Deadly drivers

IT was around 10 in the morning of Friday, Feb 8, 2023 when the phone rang in a home in Islamabad. The woman who answered it had no idea it was a phone call that would change her life. On the other end was a police officer who had the worst news imaginable. Her eldest son, 29 years old, had been killed in a road accident in front of a well-known school in F-7/3. The motorcycle he had been riding had been hit by a speeding car. Photos of the crash attest to its severity, the motorcycle so mangled that its form is barely recognisable. If metal could be mangled in such a way, then imagine just how deadly the force of a speeding car with a heedless driver at the wheel must have been on a human body.

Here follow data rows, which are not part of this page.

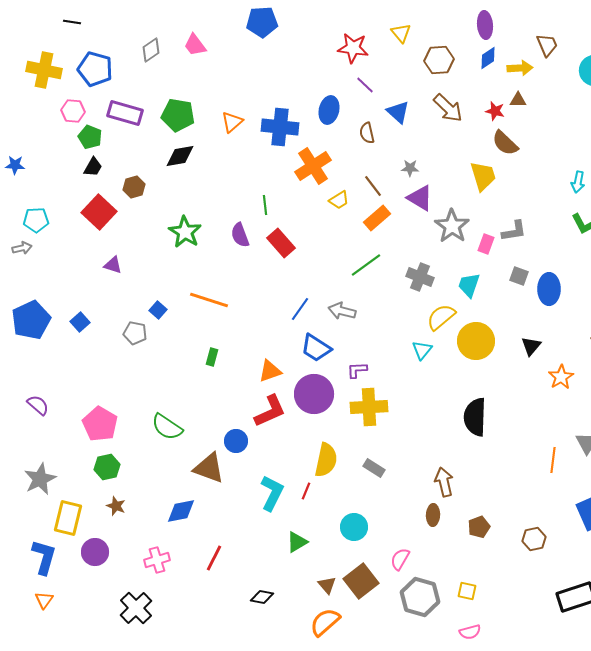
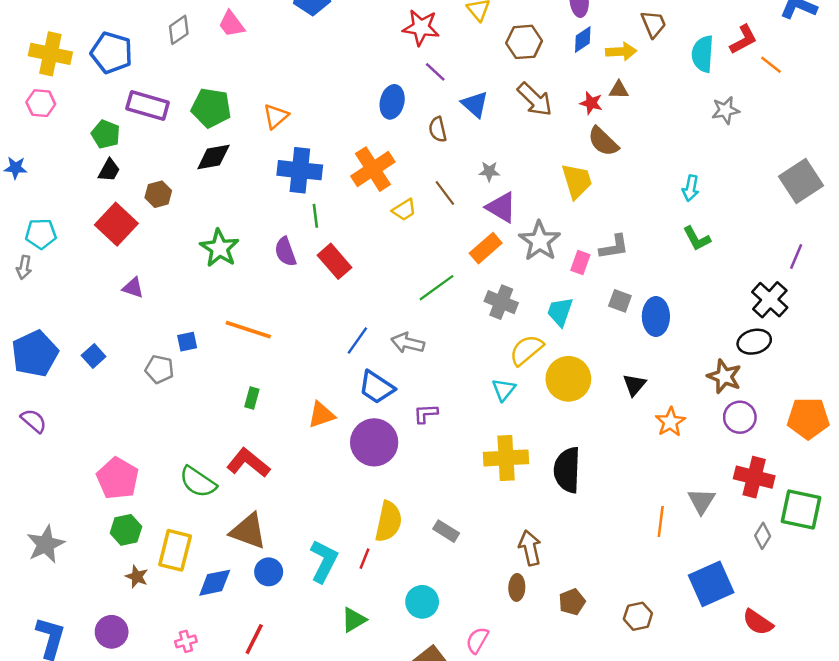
pink hexagon: (73, 111) -> (41, 103), moved
blue cross: (280, 127) -> (300, 170), moved
orange rectangle: (377, 218) -> (486, 248), moved
gray arrow: (22, 248) -> (24, 267), turned 114
blue square: (158, 310) -> (187, 342), turned 36
purple semicircle: (38, 405) -> (34, 421), moved
yellow cross: (369, 407) -> (506, 458), moved
red L-shape: (270, 411) -> (248, 463), moved, turned -117
blue circle: (236, 441) -> (269, 572), moved
yellow rectangle: (68, 518) -> (175, 550), moved
pink cross: (157, 560) -> (186, 641), size x0.7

Sadly, this was only the beginning of the nightmare. When the mother and other family members reached the police station, they were told that the culprit had not been arrested, but had been provided bail before arrest. As is often the case with these deadly drivers, the culprit belongs to an influential family. Entitlement, it seems, encourages them to pay no mind at all to the lives of others on the road. If the loss of her eldest son was not terrible enough, the police refused to allow the family access to the deceased without writing an application, a ridiculous request given the devastation of the moment. Even though the culprit had admitted to being at fault, Islamabad Police said they would be conducting their own ‘investigation’ even as the accused roamed free and would be able to abscond to some place where he could evade arrest.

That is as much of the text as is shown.